--- Exercise data ---
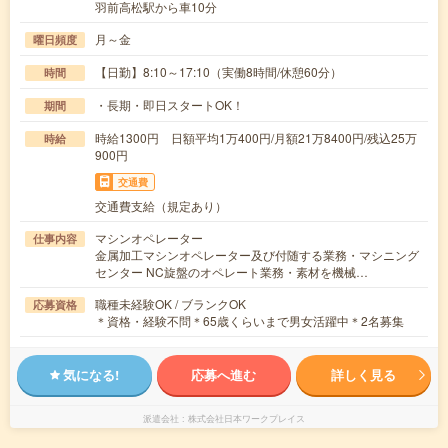
羽前高松駅から車10分
月～金
曜日頻度
【日勤】8:10～17:10（実働8時間/休憩60分）
時間
・長期・即日スタートOK！
期間
時給1300円 日額平均1万400円/月額21万8400円/残込25万
時給
900円
交通費
交通費支給（規定あり）
マシンオペレーター
仕事内容
金属加工マシンオペレーター及び付随する業務・マシニング
センター NC旋盤のオペレート業務・素材を機械…
職種未経験OK / ブランクOK
応募資格
＊資格・経験不問＊65歳くらいまで男女活躍中＊2名募集
気になる!
応募へ進む
詳しく見る
派遣会社
株式会社日本ワークプレイス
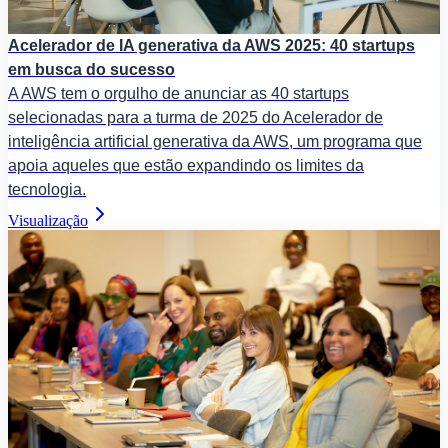
Acelerador de IA generativa da AWS 2025: 40 startups
em busca do sucesso
A AWS tem o orgulho de anunciar as 40 startups
selecionadas para a turma de 2025 do Acelerador de
inteligência artificial generativa da AWS, um programa que
apoia aqueles que estão expandindo os limites da
tecnologia.
Visualização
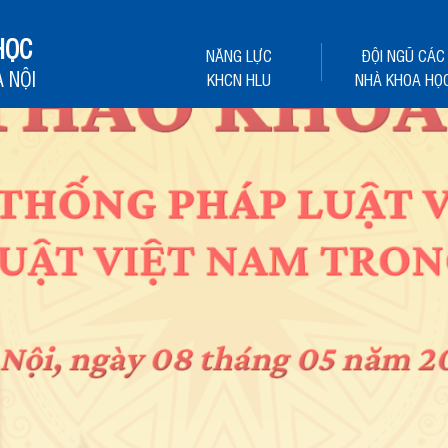
HỌC
NĂNG LỰC
ĐỘI NGŨ CÁC
 NỘI
KHCN HLU
NHÀ KHOA HỌ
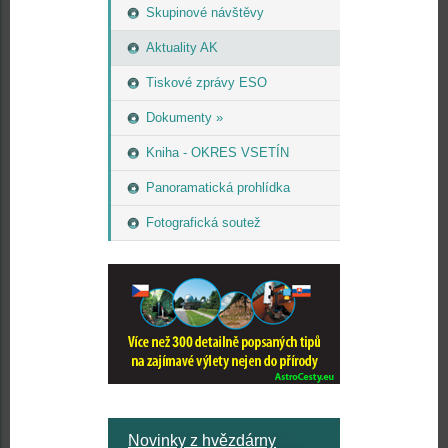
Skupinové návštěvy
Aktuality AK
Tiskové zprávy ESO
Dokumenty »
Kniha - OKRES VSETÍN
Panoramatická prohlídka
Fotografická soutež
Novinky z hvězdárny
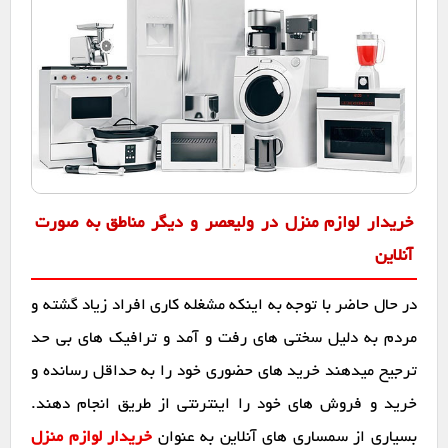
خریدار لوازم منزل در ولیعصر و دیگر مناطق به صورت
آنلاین
در حال حاضر با توجه به اینکه مشغله کاری افراد زیاد گشته و
مردم به دلیل سختی های رفت و آمد و ترافیک های بی حد
ترجیح میدهند خرید های حضوری خود را به حداقل رسانده و
خرید و فروش های خود را اینترنتی از طریق انجام دهند.
بسیاری از سمساری های آنلاین به عنوان
خریدار لوازم منزل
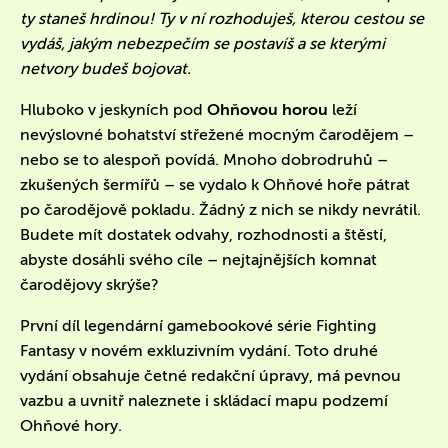
ty staneš hrdinou! Ty v ní rozhoduješ, kterou cestou se
vydáš, jakým nebezpečím se postavíš a se kterými
netvory budeš bojovat.
Hluboko v jeskyních pod
Ohňovou horou
leží
nevýslovné bohatství střežené mocným čarodějem –
nebo se to alespoň povídá. Mnoho dobrodruhů –
zkušených šermířů – se vydalo k Ohňové hoře pátrat
po čarodějově pokladu. Žádný z nich se nikdy nevrátil.
Budete mít dostatek odvahy, rozhodnosti a štěstí,
abyste dosáhli svého cíle – nejtajnějších komnat
čarodějovy skrýše?
První díl legendární gamebookové série Fighting
Fantasy v novém exkluzivním vydání. Toto druhé
vydání obsahuje četné redakční úpravy, má pevnou
vazbu a uvnitř naleznete i skládací mapu podzemí
Ohňové hory.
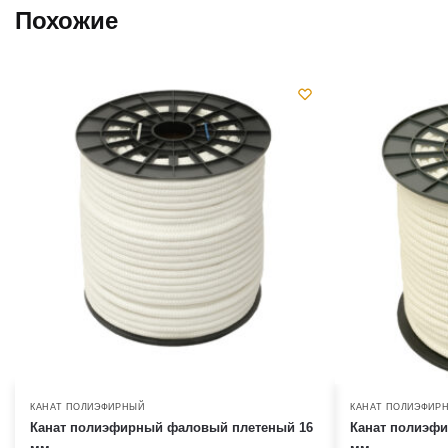
Похожие
КАНАТ ПОЛИЭФИРНЫЙ
КАНАТ ПОЛИЭФИР
Канат полиэфирный фаловый плетеный 16
Канат полиэф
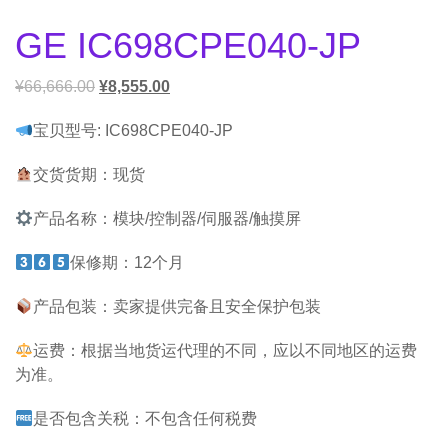
GE IC698CPE040-JP
¥
66,666.00
¥
8,555.00
宝贝型号: IC698CPE040-JP
交货货期：现货
产品名称：模块/控制器/伺服器/触摸屏
保修期：12个月
产品包装：卖家提供完备且安全保护包装
运费：根据当地货运代理的不同，应以不同地区的运费
为准。
是否包含关税：不包含任何税费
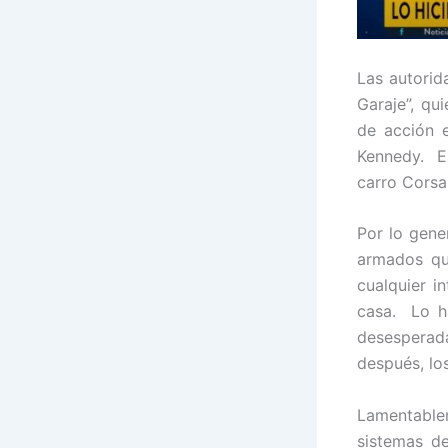
Las autorid
Garaje”, qu
de acción e
Kennedy. En
carro Corsa
Por lo gene
armados qu
cualquier i
casa. Lo h
desesperada
después, lo
Lamentable
sistemas de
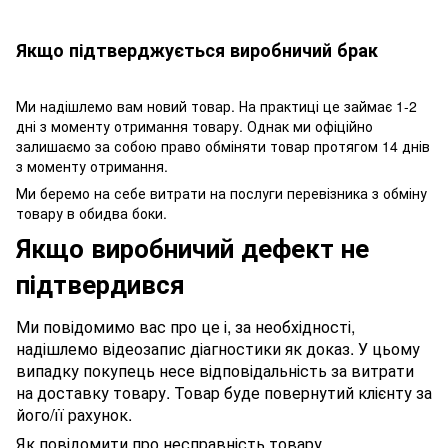
Якщо підтверджується виробничий брак
Ми надішлемо вам новий товар. На практиці це займає 1-2
дні з моменту отримання товару. Однак ми офіційно
залишаємо за собою право обміняти товар протягом 14 днів
з моменту отримання.
Ми беремо на себе витрати на послуги перевізника з обміну
товару в обидва боки.
Якщо виробничий дефект не
підтвердився
Ми повідомимо вас про це і, за необхідності,
надішлемо відеозапис діагностики як доказ. У цьому
випадку покупець несе відповідальність за витрати
на доставку товару. Товар буде повернутий клієнту за
його/її рахунок.
Як повідомити про несправність товару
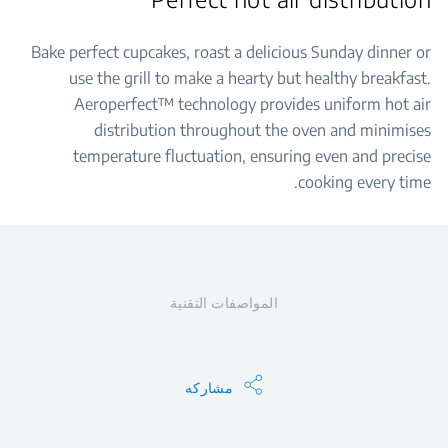
Bake perfect cupcakes, roast a delicious Sunday dinner or
use the grill to make a hearty but healthy breakfast.
Aeroperfect™ technology provides uniform hot air
distribution throughout the oven and minimises
temperature fluctuation, ensuring even and precise
cooking every time.
المواصفات التقنية
مشاركه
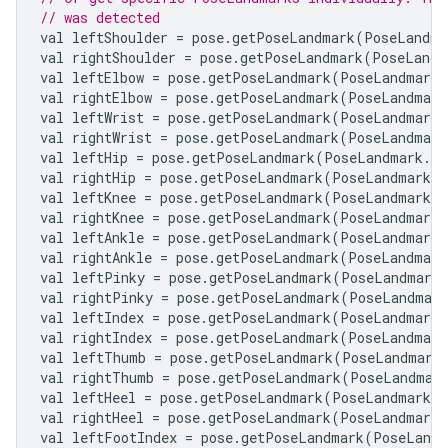
// was detected
val
leftShoulder
=
pose
.
getPoseLandmark
(
PoseLandma
val
rightShoulder
=
pose
.
getPoseLandmark
(
PoseLandm
val
leftElbow
=
pose
.
getPoseLandmark
(
PoseLandmark
.
val
rightElbow
=
pose
.
getPoseLandmark
(
PoseLandmark
val
leftWrist
=
pose
.
getPoseLandmark
(
PoseLandmark
.
val
rightWrist
=
pose
.
getPoseLandmark
(
PoseLandmark
val
leftHip
=
pose
.
getPoseLandmark
(
PoseLandmark
.
LE
val
rightHip
=
pose
.
getPoseLandmark
(
PoseLandmark
.
R
val
leftKnee
=
pose
.
getPoseLandmark
(
PoseLandmark
.
L
val
rightKnee
=
pose
.
getPoseLandmark
(
PoseLandmark
.
val
leftAnkle
=
pose
.
getPoseLandmark
(
PoseLandmark
.
val
rightAnkle
=
pose
.
getPoseLandmark
(
PoseLandmark
val
leftPinky
=
pose
.
getPoseLandmark
(
PoseLandmark
.
val
rightPinky
=
pose
.
getPoseLandmark
(
PoseLandmark
val
leftIndex
=
pose
.
getPoseLandmark
(
PoseLandmark
.
val
rightIndex
=
pose
.
getPoseLandmark
(
PoseLandmark
val
leftThumb
=
pose
.
getPoseLandmark
(
PoseLandmark
val
rightThumb
=
pose
.
getPoseLandmark
(
PoseLandmar
val
leftHeel
=
pose
.
getPoseLandmark
(
PoseLandmark
.
L
val
rightHeel
=
pose
.
getPoseLandmark
(
PoseLandmark
.
val
leftFootIndex
=
pose
.
getPoseLandmark
(
PoseLandm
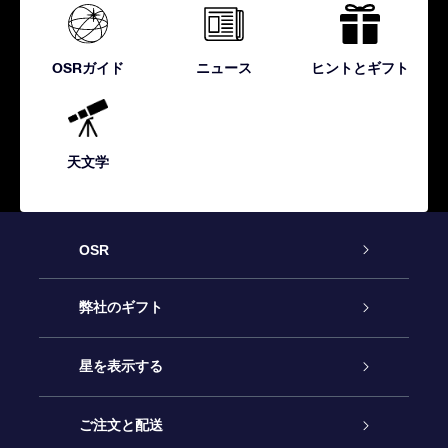
OSRガイド
ニュース
ヒントとギフト
天文学
OSR
カスタマーサービス
弊社のギフト
お問い合わせ
Online Starギフト
星を表示する
ブログ
OSRギフトパック
星の登録
ご注文と配送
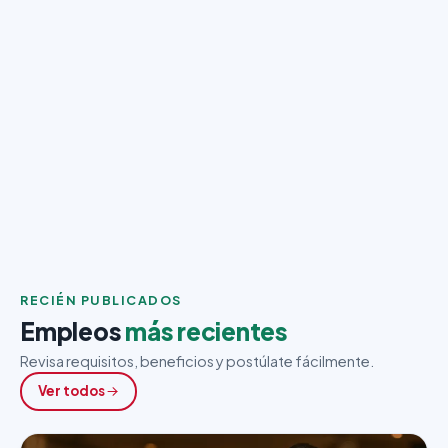
RECIÉN PUBLICADOS
Empleos
más recientes
Revisa requisitos, beneficios y postúlate fácilmente.
Ver todos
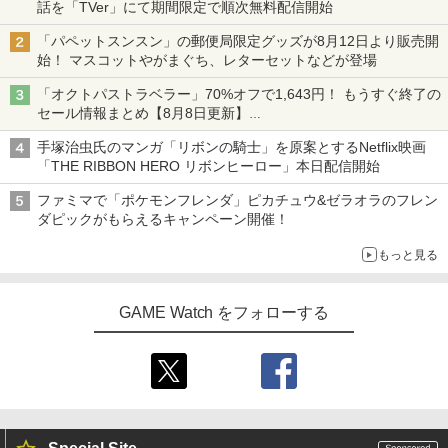
話を「TVer」にて期間限定で順次無料配信開始
「パペットスンスン」の郵便局限定グッズが8月12日より販売開
始！ マスコットやがまぐち、レターセットなどが登場
「オクトパストラベラー」70%オフで1,643円！ もうすぐ終了の
セール情報まとめ【8月8日更新】
ニンテンドーeショップでは「大神 絶景版」が67%オフで990円
手塚治虫氏のマンガ「リボンの騎士」を原案とするNetflix映画
「THE RIBBON HERO リボンヒーロー」本日配信開始
ファミマで「ポケモンフレンダ」ピカチュウ&ゼラオラのフレン
ダピックがもらえるキャンペーン開催！
もっと見る
GAME Watch をフォローする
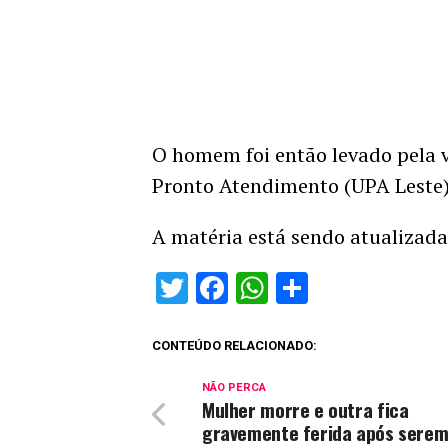
O homem foi então levado pela v
Pronto Atendimento (UPA Leste
A matéria está sendo atualizada
Twitter
Facebook
WhatsApp
Share
CONTEÚDO RELACIONADO:
NÃO PERCA
Mulher morre e outra fica
gravemente ferida após sere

--- Problem details ---
Only the number is wanted: how many lines of these entries contain the string "خریدار"?

--- Result below ---
2